Interestingly, Russia has offered evacuation to its own territory and further transportation to various destinations, as the evacuees may choose. This will significantly reduce the possibility of the extremists sneaking out to rejoin fighting elsewhere. But how far the civilian will be allowed to make use of this offer remains to be seen. Moscow’s ‘denazification’ of Ukraine is a major political objective and the Neo-Nazi militia ensconced in this sectors are inclined to use ‘human shields’ to break the momentum of Russian operations.
Without doubt, preparations are ready for stepping up the Russian operations in the above sectors in the coming days. The Russian offer of ceasefire is a last opportunity for civilians to get away from danger.
The forthcoming military operations will focus on forcing the surrender of Kiev, Sumy, Kharkhiv & Mariupol. Besides, the remaining operations to take control of Odessa Port on the Black Sea (to cut off NATO access) will begin which will in all likelihood involve amphibious landing from the south and ground attack from the north.

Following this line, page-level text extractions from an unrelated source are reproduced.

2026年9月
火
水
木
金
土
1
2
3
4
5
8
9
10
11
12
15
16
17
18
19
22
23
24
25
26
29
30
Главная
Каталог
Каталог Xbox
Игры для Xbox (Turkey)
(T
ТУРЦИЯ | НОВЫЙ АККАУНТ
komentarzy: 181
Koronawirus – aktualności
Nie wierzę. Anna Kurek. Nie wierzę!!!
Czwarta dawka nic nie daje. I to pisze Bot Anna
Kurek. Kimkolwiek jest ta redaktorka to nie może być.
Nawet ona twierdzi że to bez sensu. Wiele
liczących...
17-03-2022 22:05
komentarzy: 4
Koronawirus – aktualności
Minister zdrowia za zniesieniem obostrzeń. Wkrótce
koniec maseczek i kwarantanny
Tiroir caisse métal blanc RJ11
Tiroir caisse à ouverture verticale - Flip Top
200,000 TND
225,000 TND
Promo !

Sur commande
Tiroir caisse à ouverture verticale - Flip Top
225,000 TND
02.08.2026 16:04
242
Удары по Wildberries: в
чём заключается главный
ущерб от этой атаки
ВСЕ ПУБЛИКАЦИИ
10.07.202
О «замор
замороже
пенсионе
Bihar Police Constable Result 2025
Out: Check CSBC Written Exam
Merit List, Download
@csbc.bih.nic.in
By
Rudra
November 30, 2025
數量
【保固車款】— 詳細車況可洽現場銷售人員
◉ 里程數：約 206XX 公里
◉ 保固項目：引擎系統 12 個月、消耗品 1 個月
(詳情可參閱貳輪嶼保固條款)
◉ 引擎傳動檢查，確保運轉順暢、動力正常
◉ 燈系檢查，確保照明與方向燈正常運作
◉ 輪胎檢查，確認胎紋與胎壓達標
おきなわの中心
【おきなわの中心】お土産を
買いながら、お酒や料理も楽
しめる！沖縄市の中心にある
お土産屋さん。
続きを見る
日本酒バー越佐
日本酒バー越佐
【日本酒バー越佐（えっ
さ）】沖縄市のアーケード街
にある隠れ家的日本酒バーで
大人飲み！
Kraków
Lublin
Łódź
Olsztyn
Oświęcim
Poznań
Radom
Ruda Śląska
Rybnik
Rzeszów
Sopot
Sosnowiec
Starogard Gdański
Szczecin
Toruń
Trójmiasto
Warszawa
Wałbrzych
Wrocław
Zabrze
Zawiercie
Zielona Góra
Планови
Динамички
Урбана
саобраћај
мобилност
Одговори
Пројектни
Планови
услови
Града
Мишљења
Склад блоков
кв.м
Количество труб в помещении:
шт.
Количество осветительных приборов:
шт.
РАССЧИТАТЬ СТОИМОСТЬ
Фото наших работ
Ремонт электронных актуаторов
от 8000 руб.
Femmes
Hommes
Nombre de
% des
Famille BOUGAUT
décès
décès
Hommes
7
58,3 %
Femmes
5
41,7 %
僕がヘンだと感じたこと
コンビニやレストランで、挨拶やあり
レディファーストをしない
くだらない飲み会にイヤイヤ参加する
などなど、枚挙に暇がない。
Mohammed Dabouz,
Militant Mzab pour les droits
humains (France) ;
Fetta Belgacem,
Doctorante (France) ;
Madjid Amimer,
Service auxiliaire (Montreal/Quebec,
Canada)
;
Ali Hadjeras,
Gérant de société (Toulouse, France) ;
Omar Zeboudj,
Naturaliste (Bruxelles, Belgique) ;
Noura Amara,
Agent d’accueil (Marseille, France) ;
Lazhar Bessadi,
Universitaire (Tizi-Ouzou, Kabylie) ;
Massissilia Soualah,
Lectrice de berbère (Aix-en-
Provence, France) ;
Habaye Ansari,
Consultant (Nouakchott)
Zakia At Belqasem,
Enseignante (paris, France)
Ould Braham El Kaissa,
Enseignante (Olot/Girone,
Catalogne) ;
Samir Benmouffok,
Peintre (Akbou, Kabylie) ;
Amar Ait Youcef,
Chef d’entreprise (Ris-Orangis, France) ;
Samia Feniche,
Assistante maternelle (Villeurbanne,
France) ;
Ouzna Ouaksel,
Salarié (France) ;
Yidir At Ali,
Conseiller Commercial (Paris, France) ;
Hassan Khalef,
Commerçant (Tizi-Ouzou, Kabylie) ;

Beyond this, possibly, Russian forces may aim to link-up with their existing base in breakaway Transnistria along Ukraine’s extreme southwestern border.
The big picture is that Europeans ( and, most certainly the Biden Administration) would have already sensed that the Russian operations have largely succeeded in meeting Moscow’s objectives in the regions to the east of Dneiper River and along the Black Sea coast (which gives a contiguous land corridor from Rostov-on-Don in Russia to Crimea. (See the map below.)
The US hype on supplying fighter jets to Ukraine (when Russians control air space!), govt-in-exile, insurgency, etc., cover up loss of face. The US propaganda war is at a high pitch. Coming so soon after the defeat in Afghanistan, this is a devastating blow to US prestige in Europe (and internationally.)
Moscow now expects the Ukrainian delegation at the talks in Belarus to respond to its terms of surrender. Putin has reiterated Russia’s bottom line in conversations with Macron. There is zero chance of Russia giving up at this late stage. The good part is that the Europeans do not want a protracted conflict on their continent, either. They are acutely conscious that they will have to pick up the debris and any blowback.
From the UK Prime Minister Boris Johnson’s guest essay in the New York Times on March 6, it is clear that the ‘Beating of the Retreat’ has begun. Settings aside its high-flown rhetoric and its trace of bitterness that Putin is having his way, Johnson realistically proposes 6 steps for the period ahead: mobilise an international humanitarian coalition; help Ukraine to defend itself; maximise the economic pressure on Russia; keep Russia’s ‘aggressive’ behaviour in the international limelight; remain open to diplomacy and de-escalation; and, strengthen Euro-Atlantic security.
Please note what these 6 steps do not mention: supplying offensive weapons to Ukraine to prolong the fighting or bleed the Russians, setting up of any government-in-exile, or engineering a full-blown insurgency to create a ‘quagmire’ for the Russian military — all of which have frequently figured in the shrill US rhetoric. Clearly, at the responsible level, there is a chilling realisation that the Russian operations are on course and there is an inevitability about its outcome! Simply put, the US has won the propaganda war while Russia is winning the war itself.
Summing up, what happens at the Russian-Ukrainian talks in Belarus will be the clincher. Today evening’s round will be crucial. Russians expect the Ukrainians to come with a response to their surrender terms. If the US nudges the Ukrainians to drag their feet, Russian generals may take their gloves off and smash up the residual resistance with maximum force & even extend the operations to Ukraine’s western borders with NATO countries, if need be. But things won’t come to such a pass. The NATO is strictly in a mode of self-defence.